La jeune fille en profita pour continuer ses assauts, demeurant mobile. Elle le tenait efficacement éloigné, alors que le temps ne lui profitait pas. La magie impie en lui s'affaiblissait. Soit, c'était à lui de venir à elle. L'apparition s'approcha, contraignant la mortelle à s'enfoncer dans une ruelle. Son crochet reprit sa danse circulaire, tandis les balles électriques illuminant l'espace entre eux.


Brusquement, Thresh lança son arme. La petite bondit sur un côté du mur, avant de se propulser le long de ce dernier.

- Bien essayé lui lança t-'elle, avant de poursuivre sa route.


Le tortionnaire la vit glisser vers leur zone de combat initiale. Son apparence spectrale s'évanouissait de plus en plus. Tandis qu'elle allait bondir, l'apparition concentra les restes de magie dans son crochet et le jeta avec force. L'humaine écarquilla légèrement les yeux, avant que l'arme ne la heurte en l'air. Elle atterrit violemment au sol. Son pistolet s'écrasa à un mètre d'elle. Thresh se jeta sur elle, avant qu'elle ne se redresse. Il enserra sa gorge, ses traits humains totalement apparent.

- Lâche là !


Dans son dos, une autre voix masculine résonna. Le disciple de Diméthyde fit volte-face sa proie toujours en main, suffoquant.

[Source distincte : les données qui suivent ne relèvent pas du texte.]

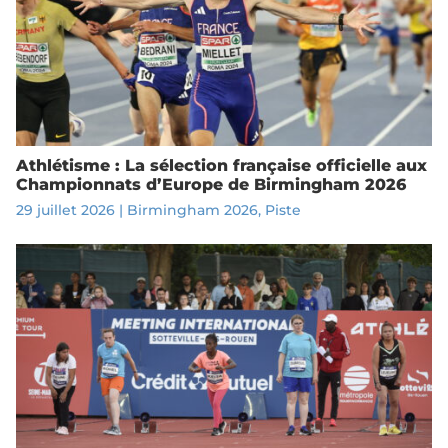
Athlétisme : La sélection française officielle aux
Championnats d’Europe de Birmingham 2026
29 juillet 2026
|
Birmingham 2026
,
Piste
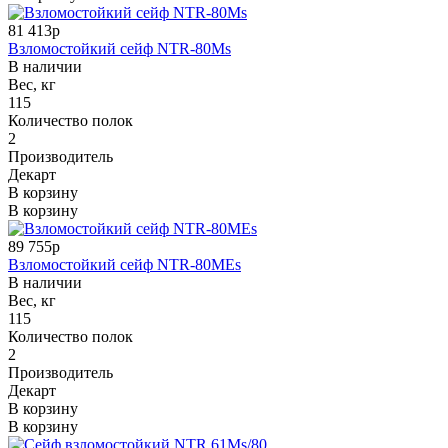
81 413р
Взломостойкий сейф NTR-80Мs
В наличии
Вес, кг
115
Количество полок
2
Производитель
Декарт
В корзину
В корзину
89 755р
Взломостойкий сейф NTR-80МEs
В наличии
Вес, кг
115
Количество полок
2
Производитель
Декарт
В корзину
В корзину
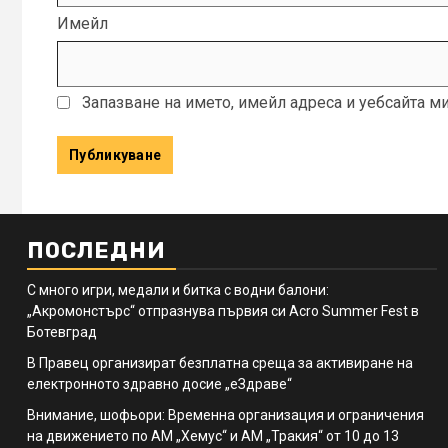
Имейл
Запазване на името, имейл адреса и уебсайта м
ПОСЛЕДНИ
С много игри, медали и битка с водни балони:
„Акромонстърс“ отпразнува първия си Acro Summer Fest в
Ботевград
В Правец организират безплатна среща за активиране на
електронното здравно досие „еЗдраве“
Внимание, шофьори: Временна организация и ограничения
на движението по АМ „Хемус“ и АМ „Тракия“ от 10 до 13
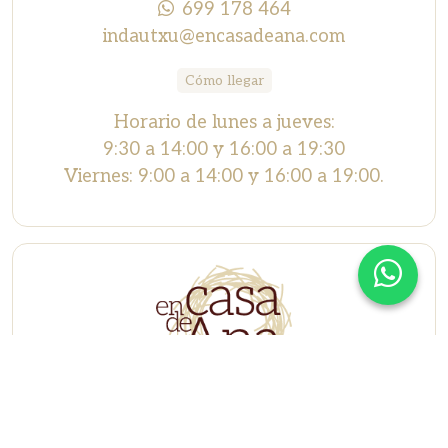
699 178 464
indautxu@encasadeana.com
Cómo llegar
Horario de lunes a jueves:
9:30 a 14:00 y 16:00 a 19:30
Viernes: 9:00 a 14:00 y 16:00 a 19:00.
Deusto
Lehendakari Aguirre, 17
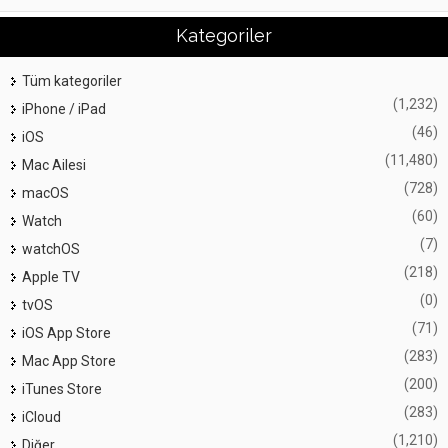
Kategoriler
Tüm kategoriler
(1,232)
iPhone / iPad
(46)
iOS
(11,480)
Mac Ailesi
(728)
macOS
(60)
Watch
(7)
watchOS
(218)
Apple TV
(0)
tvOS
(71)
iOS App Store
(283)
Mac App Store
(200)
iTunes Store
(283)
iCloud
(1,210)
Diğer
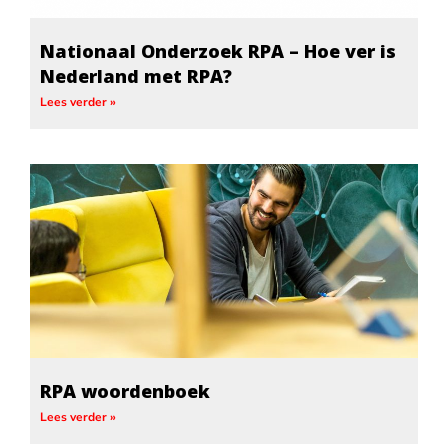
Nationaal Onderzoek RPA – Hoe ver is
Nederland met RPA?
Lees verder »
RPA woordenboek
Lees verder »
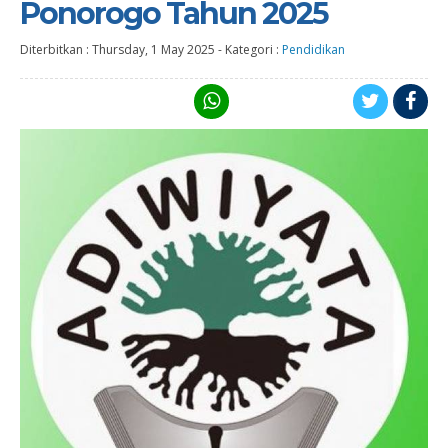
Ponorogo Tahun 2025
Diterbitkan :
Thursday, 1 May 2025
-
Kategori :
Pendidikan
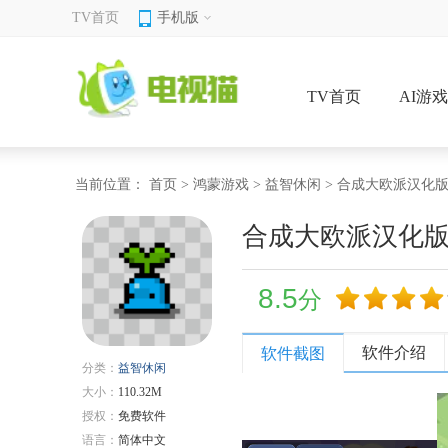
TV首页
手机版
TV首页
AI游
当前位置：
首页
>
鸿蒙游戏
>
益智休闲
> 合成大欧派汉化
合成大欧派汉化
8.5
分
软件介绍
软件截图
分类：
益智休闲
大小：
110.32M
授权：
免费软件
语言：
简体中文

Son vis-à-vis à la peau brune arborait un sablier blanc sur le front et une crête blanche. Une épée était posée sur son épaule et un air sauvage lui paraît le visage. D'autres mortels dissimulés sous un masque vinrent à sa suite.

- LACHE-LA, exigea le mortel.

- Pas sans contrepartie. A ce propos, vous devriez prendre en compte le fait qu'elle ne tiendra pas éternellement sans air. De plus, je présume que votre inaction est due à sa magie. Ses pouvoirs sont certes intéressants et singuliers, mais endigue tout secours de votre part en combat. J'en conclus qu'elle doit être dans l'incapacité de les utiliser à cette seconde, puisque vous êtes devant moi, exposa avec neutralité l'ancien spectre.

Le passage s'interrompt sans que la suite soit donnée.